Need help by the notation:
For $i \in \{1,...,n\}$
$\displaystyle \det(A)=\sum_{\sigma \in S_n}\operatorname{sgn} (\sigma)\cdot \prod_{k=1}^{n}a_{k,\sigma(k)}=\sum_{j=1}^{n}\sum_{\sigma \in S_n, \atop \sigma(i)=j}\operatorname{sgn}(\sigma)\cdot \prod_{k \in \{1,...,n\}, \atop k \ne i}a_{k,\sigma(k)}\cdot a_{i,j}$
So, if the first equality gives the definition of the determinant, then the notation of the second one is a problem for me at the moment. How should I put $i$-s in it?
I take e.g. an $A \in K^{3 \times 3}$ matrix, so I have $S_3=\{ \operatorname{id} , (1,2), (1,3), (2,3), (1,2,3), (3,2,1)\}$. $\operatorname{sgn}(1,2)=\operatorname{sgn}(1,3)=\operatorname{sgn}(2,3)=-1$. Then I can rewrite the formula:
$\displaystyle \det(A)=\ldots =\sum_{\sigma \in S_3, \atop \sigma(i)=1}\operatorname{sgn}(\sigma)\cdot \prod_{k \in \{1,2,3\}, \atop k \ne i}a_{k,\sigma(k)}\cdot a_{i,1}+\sum_{\sigma \in S_3, \atop \sigma(i)=2}\operatorname{sgn}(\sigma)\cdot \prod_{k \in \{1,2,3\}, \atop k \ne i}a_{k,\sigma(k)}\cdot a_{i,2}+ \sum_{\sigma \in S_3, \atop \sigma(i)=3}\operatorname{sgn}(\sigma)\cdot \prod_{k \in \{1,2,3\}, \atop k \ne i}a_{k,\sigma(k)}\cdot a_{i,3}$
But what about the $i$-s? Should I take all the $i$-s $\in \{1,2,3\}$ or should I pick up only one $i$? Anyway, how do I compute next to get a more simple formula?
As we can write $\sum_{k=1}^{n}a_n$ as $a_1 + a_2 + \ldots + a_n$, I want to do the same thing here. But, anyway, I would be glad to understand what the notations means and how it should be computed with the formula.
Thanks.
UPD: where the second formula comes from at all?
Let $i\in\left\{1,\dots,n\right\}$ be fixed.

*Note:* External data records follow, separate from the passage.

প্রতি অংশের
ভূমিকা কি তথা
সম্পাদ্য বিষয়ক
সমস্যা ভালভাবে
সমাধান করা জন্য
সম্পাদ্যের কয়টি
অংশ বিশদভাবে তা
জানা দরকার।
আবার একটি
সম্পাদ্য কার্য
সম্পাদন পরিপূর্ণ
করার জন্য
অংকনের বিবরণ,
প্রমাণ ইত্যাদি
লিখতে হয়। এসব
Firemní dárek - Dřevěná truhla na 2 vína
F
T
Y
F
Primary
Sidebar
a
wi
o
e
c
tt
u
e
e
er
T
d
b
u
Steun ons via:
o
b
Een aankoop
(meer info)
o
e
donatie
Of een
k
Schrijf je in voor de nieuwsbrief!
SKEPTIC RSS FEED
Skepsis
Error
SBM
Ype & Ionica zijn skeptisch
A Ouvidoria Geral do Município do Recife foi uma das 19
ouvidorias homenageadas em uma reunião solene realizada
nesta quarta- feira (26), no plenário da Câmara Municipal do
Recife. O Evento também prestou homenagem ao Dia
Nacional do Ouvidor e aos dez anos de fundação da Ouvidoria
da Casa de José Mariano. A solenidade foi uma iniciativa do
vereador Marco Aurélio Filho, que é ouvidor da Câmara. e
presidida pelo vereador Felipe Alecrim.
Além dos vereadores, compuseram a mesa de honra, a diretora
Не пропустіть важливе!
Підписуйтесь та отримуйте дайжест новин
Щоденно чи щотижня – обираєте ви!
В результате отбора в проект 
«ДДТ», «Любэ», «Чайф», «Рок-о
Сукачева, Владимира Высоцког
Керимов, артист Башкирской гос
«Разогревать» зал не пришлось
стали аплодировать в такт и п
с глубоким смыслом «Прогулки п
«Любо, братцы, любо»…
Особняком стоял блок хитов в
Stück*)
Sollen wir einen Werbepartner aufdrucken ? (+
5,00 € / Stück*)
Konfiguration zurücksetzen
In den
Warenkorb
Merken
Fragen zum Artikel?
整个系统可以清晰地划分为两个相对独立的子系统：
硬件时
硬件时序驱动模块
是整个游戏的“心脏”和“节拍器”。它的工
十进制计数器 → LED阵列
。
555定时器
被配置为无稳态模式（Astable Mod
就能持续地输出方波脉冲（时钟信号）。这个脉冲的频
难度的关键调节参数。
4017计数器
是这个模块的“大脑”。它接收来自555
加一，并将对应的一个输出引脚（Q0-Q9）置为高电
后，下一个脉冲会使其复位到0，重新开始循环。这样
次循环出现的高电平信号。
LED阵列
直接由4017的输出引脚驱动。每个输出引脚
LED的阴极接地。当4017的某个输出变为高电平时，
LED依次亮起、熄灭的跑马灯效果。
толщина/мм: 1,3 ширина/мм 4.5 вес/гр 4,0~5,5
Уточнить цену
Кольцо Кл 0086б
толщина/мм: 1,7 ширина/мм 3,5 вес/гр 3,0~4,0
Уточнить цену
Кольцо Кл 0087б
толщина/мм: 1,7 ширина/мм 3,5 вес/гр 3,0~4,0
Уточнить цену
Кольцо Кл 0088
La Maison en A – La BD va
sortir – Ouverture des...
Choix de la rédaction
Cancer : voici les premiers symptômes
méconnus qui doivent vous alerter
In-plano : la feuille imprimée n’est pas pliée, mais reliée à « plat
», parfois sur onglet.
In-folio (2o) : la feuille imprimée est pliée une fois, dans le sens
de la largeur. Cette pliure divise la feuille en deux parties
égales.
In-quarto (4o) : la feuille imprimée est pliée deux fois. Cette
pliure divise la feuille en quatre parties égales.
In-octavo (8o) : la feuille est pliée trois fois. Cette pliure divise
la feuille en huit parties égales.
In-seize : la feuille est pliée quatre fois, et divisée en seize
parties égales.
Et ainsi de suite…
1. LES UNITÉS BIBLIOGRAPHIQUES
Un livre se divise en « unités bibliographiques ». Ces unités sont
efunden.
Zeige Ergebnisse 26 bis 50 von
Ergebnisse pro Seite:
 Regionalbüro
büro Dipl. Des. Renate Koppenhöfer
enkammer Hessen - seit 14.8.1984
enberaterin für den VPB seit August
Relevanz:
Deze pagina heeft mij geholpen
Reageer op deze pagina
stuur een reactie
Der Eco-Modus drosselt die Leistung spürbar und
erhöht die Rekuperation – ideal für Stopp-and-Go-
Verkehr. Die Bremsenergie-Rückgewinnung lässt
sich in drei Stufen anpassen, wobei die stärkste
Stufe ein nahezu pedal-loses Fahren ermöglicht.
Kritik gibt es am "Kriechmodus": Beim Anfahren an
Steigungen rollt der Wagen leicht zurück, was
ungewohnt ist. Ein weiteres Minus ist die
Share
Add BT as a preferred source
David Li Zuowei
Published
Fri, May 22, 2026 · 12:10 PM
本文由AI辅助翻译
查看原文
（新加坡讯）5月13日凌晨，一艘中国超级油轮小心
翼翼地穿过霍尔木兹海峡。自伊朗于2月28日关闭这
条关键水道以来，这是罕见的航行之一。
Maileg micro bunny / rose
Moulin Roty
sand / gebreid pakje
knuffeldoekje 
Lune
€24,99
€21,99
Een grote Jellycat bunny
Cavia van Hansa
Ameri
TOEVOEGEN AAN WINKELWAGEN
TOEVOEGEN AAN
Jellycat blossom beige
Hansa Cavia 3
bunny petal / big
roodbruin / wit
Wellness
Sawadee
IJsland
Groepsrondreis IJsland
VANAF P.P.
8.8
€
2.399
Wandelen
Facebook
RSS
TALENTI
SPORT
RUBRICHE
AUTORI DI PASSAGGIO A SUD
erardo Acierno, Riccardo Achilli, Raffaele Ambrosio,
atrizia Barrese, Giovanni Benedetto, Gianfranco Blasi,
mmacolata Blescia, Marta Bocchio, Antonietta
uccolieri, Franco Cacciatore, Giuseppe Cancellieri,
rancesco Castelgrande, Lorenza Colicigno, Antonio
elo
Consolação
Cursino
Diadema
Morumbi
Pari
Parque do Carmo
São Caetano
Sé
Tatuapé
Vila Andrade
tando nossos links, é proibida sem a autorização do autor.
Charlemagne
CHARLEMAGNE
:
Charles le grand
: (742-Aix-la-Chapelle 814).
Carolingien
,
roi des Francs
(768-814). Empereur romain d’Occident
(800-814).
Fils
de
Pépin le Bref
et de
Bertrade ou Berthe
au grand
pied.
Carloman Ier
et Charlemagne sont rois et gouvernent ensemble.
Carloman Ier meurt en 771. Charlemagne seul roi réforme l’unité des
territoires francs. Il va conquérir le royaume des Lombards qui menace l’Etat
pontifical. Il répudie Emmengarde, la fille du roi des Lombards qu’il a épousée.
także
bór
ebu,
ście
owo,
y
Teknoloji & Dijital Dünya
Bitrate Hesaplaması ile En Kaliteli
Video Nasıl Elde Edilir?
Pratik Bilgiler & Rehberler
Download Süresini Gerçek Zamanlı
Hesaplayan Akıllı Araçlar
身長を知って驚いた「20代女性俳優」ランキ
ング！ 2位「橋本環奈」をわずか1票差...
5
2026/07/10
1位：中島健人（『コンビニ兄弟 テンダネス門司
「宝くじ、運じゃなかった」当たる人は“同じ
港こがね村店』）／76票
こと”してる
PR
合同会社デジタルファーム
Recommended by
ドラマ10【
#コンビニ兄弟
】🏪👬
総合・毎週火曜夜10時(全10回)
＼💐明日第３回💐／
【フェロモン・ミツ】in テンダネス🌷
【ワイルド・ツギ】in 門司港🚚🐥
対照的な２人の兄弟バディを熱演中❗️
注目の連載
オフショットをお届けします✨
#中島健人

Define for $j\in\left\{1,\dots,n\right\}$ the set $$E_j:=\left\{\sigma\in\mathcal S_n \mid \sigma\left(i\right)=j\right\}.$$ Since all the elements of $\mathcal S_n$ are bijections, the sets $E_j$ are pairwise disjoint and their union is $\mathcal S_n$. If $\sigma$ belongs to $E_j$, then $$\prod_{k=1}^{n}a_{k,\sigma(k)}= a_{i,j}\cdot\prod_{k \in \{1,...,n\}, \atop k \ne i}a_{k,\sigma(k)}.$$